A recent viewpoint in JAMA reframes a fundamental truth: patient safety does not begin at the bedside—it begins with access. 

Image created using ChatGPT by Open AI
Image created using ChatGPT by Open AI

Too often, healthcare systems define safety narrowly—focusing on clinical errors, complications, or diagnostic failures. Yet for many patients, especially those in rural and remote communities, the greatest risk occurs long before they ever meet a clinician. Delays in referral, fragmented coordination, administrative barriers, and limited system capacity create what the authors describe as “access failures”—events that introduce real and measurable harm but are rarely recognized as patient safety issues. 


This framing is particularly important in British Columbia. Geography, workforce limitations, and system fragmentation mean that access to higher levels of care is not guaranteed. For critically ill and injured patients, time is not just important—it is determinative. Delays in accessing definitive care are directly linked to worse outcomes, increased distress, and system inefficiencies.


This is where Med Response BC (MRBC) and prehospital and retrieval medicine (PHRM) play a critical role.

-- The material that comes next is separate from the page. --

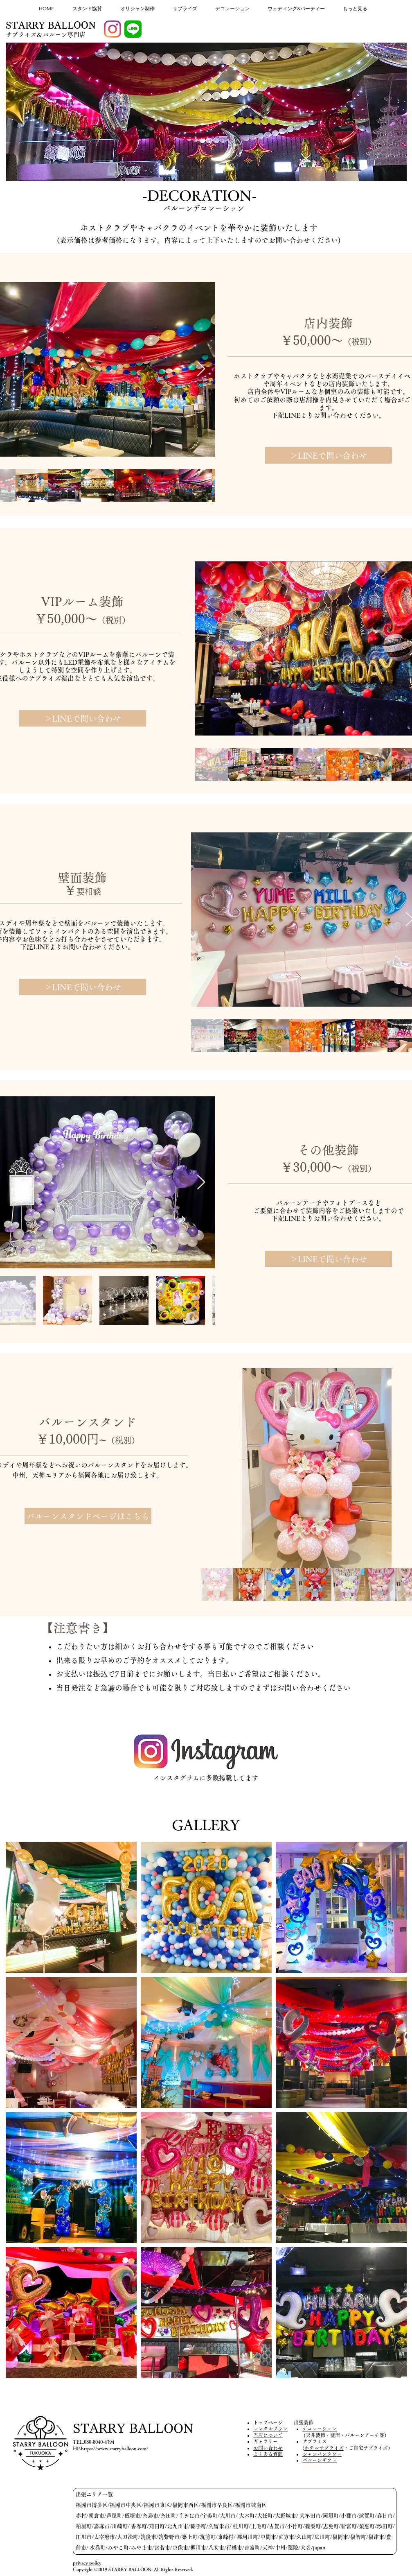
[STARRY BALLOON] (51, 25)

PHRM fundamentally redefines access. Rather than waiting for patients to reach care, it brings advanced, interprofessional critical care to the patient—wherever they are. It bridges gaps between rural facilities and tertiary centres, reduces delays in decision-making, and ensures timely transfer to definitive care when needed. In doing so, it transforms access from a passive process into an active component of patient safety.

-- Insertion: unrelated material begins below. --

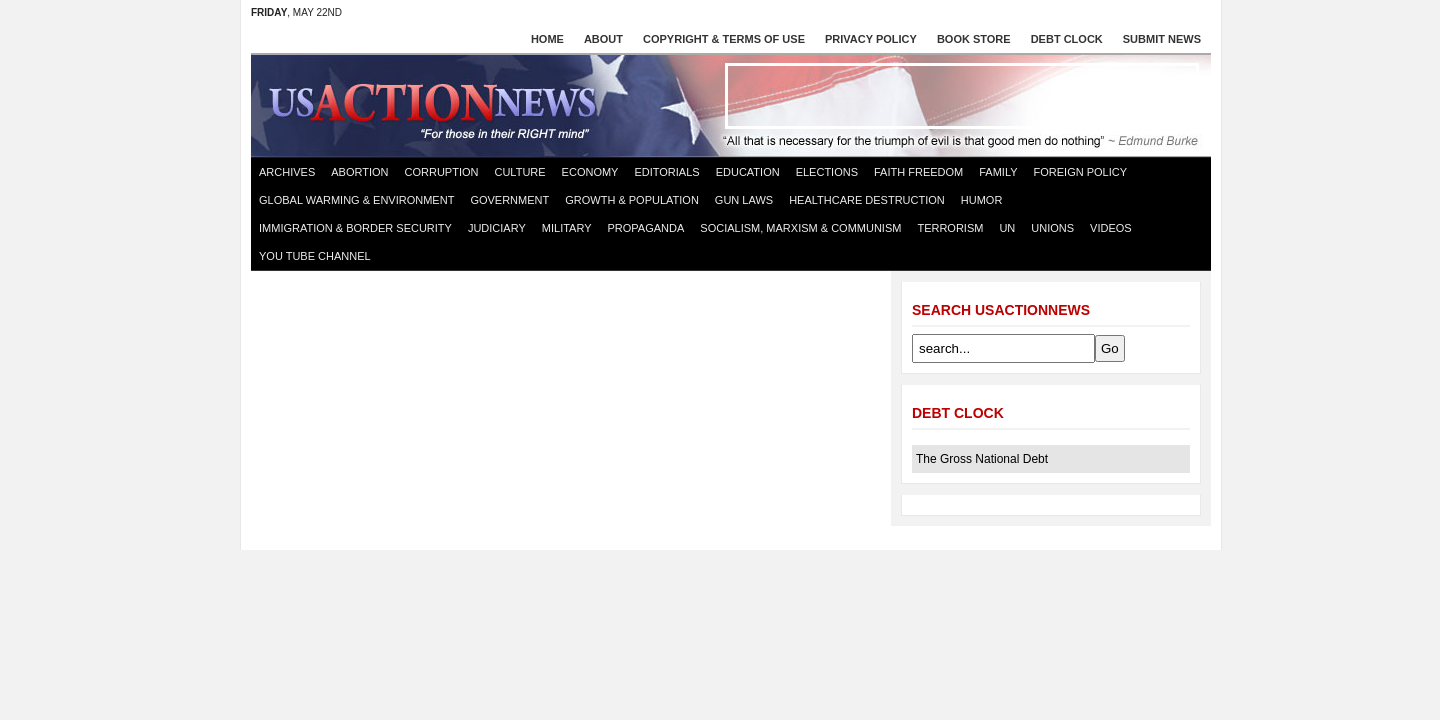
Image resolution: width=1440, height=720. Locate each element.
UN (1007, 228)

The implication is clear: if access is the first link in the chain of survival, then strengthening access is one of the most powerful patient safety interventions available.


For MRBC, this is not just a service model—it is a commitment to equity. Ensuring that rural and remote patients have timely access to high-quality care is not optional. It is foundational to a safe, high-performing health system.


Because patient safety begins before the patient arrives.